Histoire et enjeux de l’alliance entre Washington et Rabat

illustration des relations entre les États-Unis et le Maroc

Une alliance diplomatique vieille de plus de deux siècles unit les États-Unis et le Maroc. Entre engagements historiques et adaptations stratégiques, cette relation souvent qualifiée d’exceptionnelle a traversé les époques en évoluant au gré des bouleversements géopolitiques.

Le 23 juin 1786, le Maroc inscrivait son nom dans les annales de la diplomatie internationale en devenant le premier pays à reconnaître officiellement l’indépendance des États-Unis. Cet acte fondateur, scellé par un traité de paix et d’amitié toujours valable aujourd’hui, posa les bases d’un partenariat unique. À l’époque, les dirigeants américains cherchaient avant tout à sécuriser leurs routes commerciales en méditerrannée contre les menaces de piraterie, tandis que le sultan mohammed iii y voyait une opportunité de renforcer la position internationale de son pays.
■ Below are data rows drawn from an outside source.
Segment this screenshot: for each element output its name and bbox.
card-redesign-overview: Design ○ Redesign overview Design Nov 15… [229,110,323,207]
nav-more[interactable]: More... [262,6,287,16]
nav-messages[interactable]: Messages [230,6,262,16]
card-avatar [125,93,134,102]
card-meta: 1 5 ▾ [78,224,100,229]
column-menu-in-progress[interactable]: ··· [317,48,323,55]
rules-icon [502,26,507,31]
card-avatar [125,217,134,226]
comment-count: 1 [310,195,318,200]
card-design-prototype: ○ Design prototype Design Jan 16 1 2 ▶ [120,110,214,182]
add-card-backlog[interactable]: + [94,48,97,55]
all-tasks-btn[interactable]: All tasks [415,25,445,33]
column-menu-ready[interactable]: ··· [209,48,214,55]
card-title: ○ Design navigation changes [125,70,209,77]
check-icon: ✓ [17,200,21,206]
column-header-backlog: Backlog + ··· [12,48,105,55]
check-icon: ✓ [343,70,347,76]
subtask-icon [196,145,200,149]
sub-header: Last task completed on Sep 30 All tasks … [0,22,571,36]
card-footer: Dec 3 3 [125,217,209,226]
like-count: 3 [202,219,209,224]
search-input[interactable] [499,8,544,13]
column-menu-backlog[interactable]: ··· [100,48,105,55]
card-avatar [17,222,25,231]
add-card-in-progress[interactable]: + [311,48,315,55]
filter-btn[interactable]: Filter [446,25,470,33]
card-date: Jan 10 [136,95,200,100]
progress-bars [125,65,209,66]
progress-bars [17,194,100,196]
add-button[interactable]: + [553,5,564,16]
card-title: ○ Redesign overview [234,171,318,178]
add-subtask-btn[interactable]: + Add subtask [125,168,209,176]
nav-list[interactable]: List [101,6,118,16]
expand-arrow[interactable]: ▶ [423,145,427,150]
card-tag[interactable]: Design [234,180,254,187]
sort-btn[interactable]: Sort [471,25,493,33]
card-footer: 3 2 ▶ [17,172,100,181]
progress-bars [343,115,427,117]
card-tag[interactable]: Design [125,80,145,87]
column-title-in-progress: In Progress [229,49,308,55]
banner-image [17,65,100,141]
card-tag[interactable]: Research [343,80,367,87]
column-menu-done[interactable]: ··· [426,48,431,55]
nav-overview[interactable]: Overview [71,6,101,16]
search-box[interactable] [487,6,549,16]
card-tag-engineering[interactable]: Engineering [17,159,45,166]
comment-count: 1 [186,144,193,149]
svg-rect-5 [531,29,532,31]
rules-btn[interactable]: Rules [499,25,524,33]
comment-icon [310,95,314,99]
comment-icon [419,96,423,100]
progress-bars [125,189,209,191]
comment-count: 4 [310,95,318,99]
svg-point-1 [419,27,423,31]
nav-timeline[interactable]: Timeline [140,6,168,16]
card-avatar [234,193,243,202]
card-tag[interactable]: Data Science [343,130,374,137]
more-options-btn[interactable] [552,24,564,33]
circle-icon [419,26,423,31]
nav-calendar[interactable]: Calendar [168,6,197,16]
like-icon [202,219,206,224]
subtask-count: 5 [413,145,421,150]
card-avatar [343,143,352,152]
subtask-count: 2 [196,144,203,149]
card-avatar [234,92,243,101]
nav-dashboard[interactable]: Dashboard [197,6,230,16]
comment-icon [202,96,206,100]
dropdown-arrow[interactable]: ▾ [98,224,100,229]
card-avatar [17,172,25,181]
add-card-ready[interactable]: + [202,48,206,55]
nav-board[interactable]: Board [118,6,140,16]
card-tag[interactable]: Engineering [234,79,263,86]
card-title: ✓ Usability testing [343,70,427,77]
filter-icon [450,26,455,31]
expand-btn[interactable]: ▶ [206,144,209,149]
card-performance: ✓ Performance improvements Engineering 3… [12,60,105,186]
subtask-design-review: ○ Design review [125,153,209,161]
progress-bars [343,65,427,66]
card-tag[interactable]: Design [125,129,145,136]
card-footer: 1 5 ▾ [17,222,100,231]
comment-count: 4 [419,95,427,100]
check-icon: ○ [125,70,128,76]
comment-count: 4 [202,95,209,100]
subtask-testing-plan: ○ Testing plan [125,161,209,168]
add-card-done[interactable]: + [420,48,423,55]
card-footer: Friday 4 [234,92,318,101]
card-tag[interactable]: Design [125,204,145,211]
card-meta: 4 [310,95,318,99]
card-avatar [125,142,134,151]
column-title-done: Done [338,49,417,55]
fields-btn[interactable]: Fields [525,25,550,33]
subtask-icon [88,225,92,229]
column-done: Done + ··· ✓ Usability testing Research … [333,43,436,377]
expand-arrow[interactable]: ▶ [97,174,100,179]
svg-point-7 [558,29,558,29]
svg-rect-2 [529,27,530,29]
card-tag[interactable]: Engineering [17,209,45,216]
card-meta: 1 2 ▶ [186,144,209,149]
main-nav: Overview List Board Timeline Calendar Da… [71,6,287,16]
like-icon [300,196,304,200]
Le rôle pivot de la Seconde Guerre mondiale

C’est lors du conflit planétaire de 1939-1945 que les liens entre Washington et Rabat prirent une dimension stratégique majeure. L’opération « torch », lancée en 1942 sous le commandement du général dwight d. eisenhower, marqua un tournant décisif avec le débarquement de 35 000 soldats américains sur les côtes marocaines.
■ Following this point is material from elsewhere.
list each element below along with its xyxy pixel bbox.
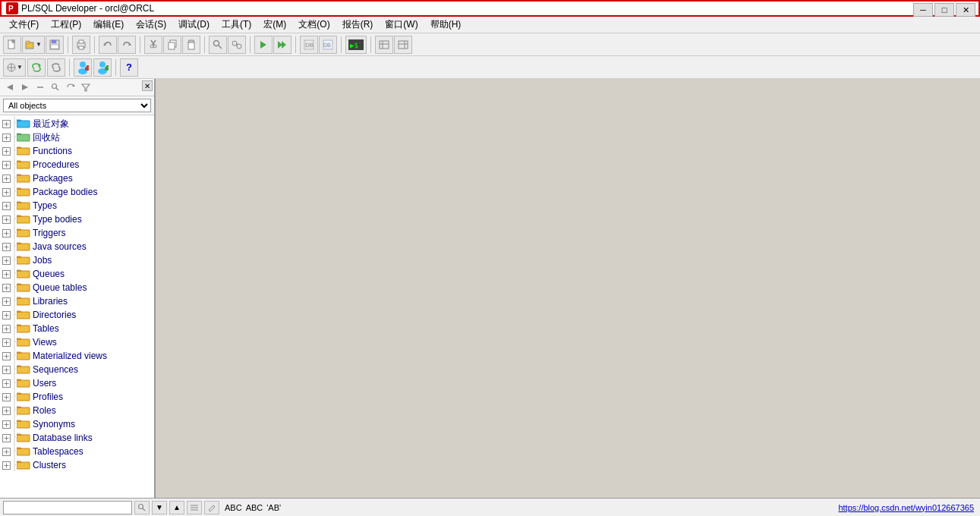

Cet épisode militaire eut des répercussions bien au-delà du champ de bataille. Lors de la conférence de casablanca en 1943, les discussions entre franklin d. roosevelt et mohammed v donnèrent naissance à une promesse qui allait marquer durablement les esprits : le président américain aurait garanti son soutien au rétablissement de la souveraineté marocaine après la guerre. Malgré les réserves du général de gaulle, cette déclaration renforça considérablement l’image des États-Unis auprès de la population marocaine.

Guerre froide : entre coopération militaire et tensions souveraines

Avec l’avènement de la guerre froide, les relations bilatérales durent s’adapter aux nouvelles réalités géopolitiques. Washington, soucieux de contenir l’expansion soviétique, établit au Maroc des bases aériennes stratégiques capables de projeter sa force nucléaire vers l’eurasien. Ces installations, placées sous le commandement aérien stratégique (sac), représentaient un atout majeur pour l’arsenal américain.

Pourtant, cette proximité militaire ne fit pas l’unanimité à Rabat. Le roi mohammed v, déterminé à affirmer la pleine souveraineté de son pays, exigea le retrait des troupes étrangères. Les négociations aboutirent en 1963 à l’évacuation complète des forces américaines du territoire marocain, illustrant la capacité de Rabat à défendre ses intérêts nationaux malgré les pressions stratégiques extérieures.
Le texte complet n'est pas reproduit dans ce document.